Lettre financière - 1er trimestre 2026

10 mins
Marchés boursiers et économie

Publié le

Présentée par l'équipe de Gestion des placements de Gestion FÉRIQUE

Férique

Sommaire

Le premier trimestre 2026 illustre une fois de plus la sensibilité des marchés financiers face aux chocs géopolitiques et aux changements rapides de l’environnement macroéconomique. Après un début d’année marqué par un optimisme prudent et des performances solides, le trimestre s’est terminé dans un climat beaucoup plus incertain, dominé par l’escalade du conflit au Moyen-Orient et ses répercussions sur les prix de l’énergie. 

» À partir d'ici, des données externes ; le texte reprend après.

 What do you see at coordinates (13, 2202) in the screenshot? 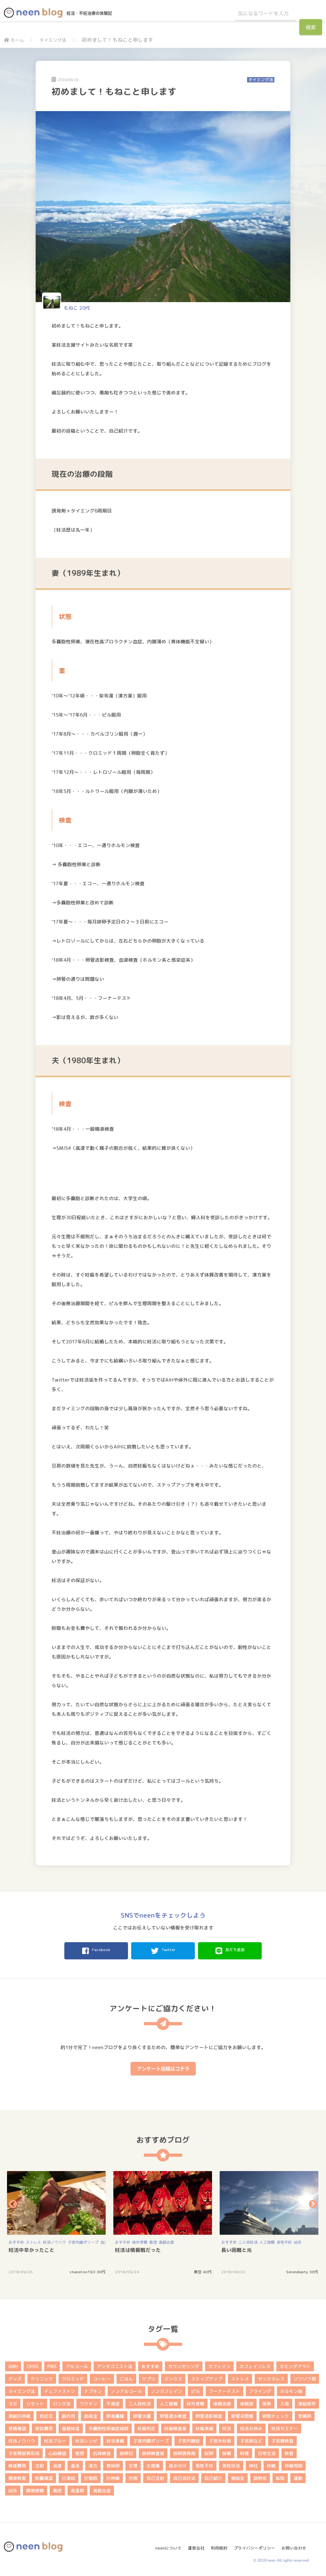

Dès janvier, les marchés ont progressé malgré une montée notable des tensions géopolitiques, notamment en Amérique latine, dans un contexte marqué par l’intervention américaine au Venezuela ayant mené à l’arrestation du président Nicolás Maduro, tout en s’appuyant sur des perspectives économiques relativement stables. En février, l’environnement s’est complexifié avec une augmentation des incertitudes liées aux politiques commerciales et aux transformations structurelles induites par l’intelligence artificielle. Toutefois, c’est en mars que le trimestre a véritablement basculé, alors que l’intensification du conflit impliquant l’Iran, combinée à la fermeture du détroit d’Ormuz, a provoqué un choc énergétique majeur.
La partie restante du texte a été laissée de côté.